La question en cours en France est d’évaluer le taux de chômage structurel. Il pourrait se situer entre 7 et 8,5 %. C’est-à-dire qu’environ 2 millions de personnes ne seraient plus insérables dans le monde du travail. Figurent parmi eux une partie non négligeable des chômeurs de longue durée. En ajoutant, les personnes sorties des statistiques du chômage, la France compterait 2,5 à 3 millions de personnes hors système professionnel.

La France n’est pas le seul pays concerné par la sortie définitive ou presque d’une partie de la population. Aux Pays-Bas, près de 2 % de la population d’âge actif est concerné et n'est plus comptabilisé en tant que chômeurs.
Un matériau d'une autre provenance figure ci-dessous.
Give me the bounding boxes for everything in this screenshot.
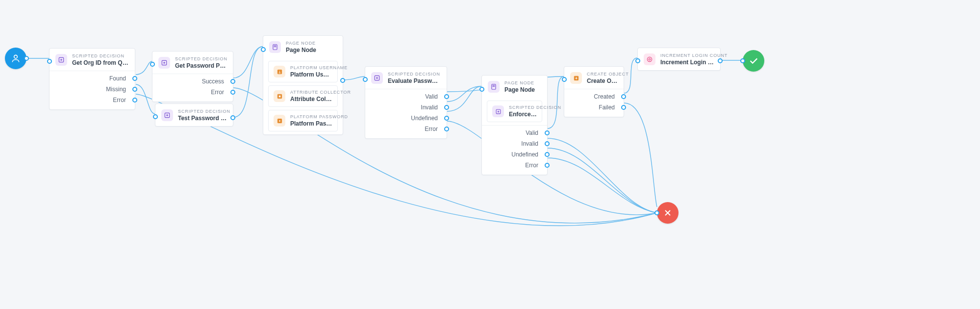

Les mutations économiques de ces trente dernières années ont contribué à l’exclusion de certains travailleurs. Le système social est plus à même à délivrer des prestations qu’à réinsérer, en témoignent les échecs du RMI et du RSA. Le déclin de notre système de formation est également en cause. La France a reculé dans tous les classements. La faiblesse de l’apprentissage et de la formation continue est également souvent, à juste titre, avancé. Les demandeurs d’emploi, aussi étranges que cela puisse paraître, ne sont pas les premiers bénéficiaires de la formation professionnelle.

Dès lors, quels sont les efforts qui restent à faire pour parvenir à une situation optimale, et à quel moment ces efforts peuvent paraître vains ? 

L’objectif numéro est de conduire une politique de spécialisation de la production vers le haut de gamme ce qui suppose de remettre à plat l’ensemble du système de cotisations sociales qui joue actuellement le rôle d’une chappe de plomb. Il faut oser admettre que les mécanismes d’exonération de charge sociale sur les bas salaires sont anti-économiques. Menée depuis un quart de siècle, cette politique tire notre économie vers le bas sans pour autant résoudre le problème du chômage des non qualifiés. Elle freine la montée en gamme, en compétences des salariés et pèse sur les salaires. Les employeurs sont dissuadés d’augmenter leurs salariés de peur de perdre les exonérations. Il y a une incitation à privilégier les emplois à faible qualification.

En France, le système éducatif et le système professionnel organisent ainsi un nivellement par le bas. Au niveau des charges sociales, il faut distinguer ce qui relève de l’assistance qui doit relever exclusivement de l’impôt, de l’assurance qui doit être financé par les cotisations sociales. Ces dernières ne doivent pas générer d’effets de seuil. A cette fin, pour aider néanmoins l’emploi des moins qualifiés pourrait être un système d’abattement de cotisations qui s’appliquerait à tous les salariés. Les 800 premiers euros de salaire pourraient être exonérés de charges ce qui avantagerait les emplois à faible qualification mais sans effet de seuil, tous les salariés bénéficiant de l’exonération. Cela reviendrait à instituer un peu de progressivité dans les cotisations sociales.

Pour réduire l’inemployabilité, des efforts importants devraient être réalisés pour améliorer le niveau des qualifications avec la mise en place de programme surmesure. L’instauration d’un système généralisé d’apprentissage au niveau de chaque branche constitue également une urgence. Le Gouvernement actuel a décidé de réformer à la formation. Il faut espérer qu’il réussira mieux que ses prédécesseurs.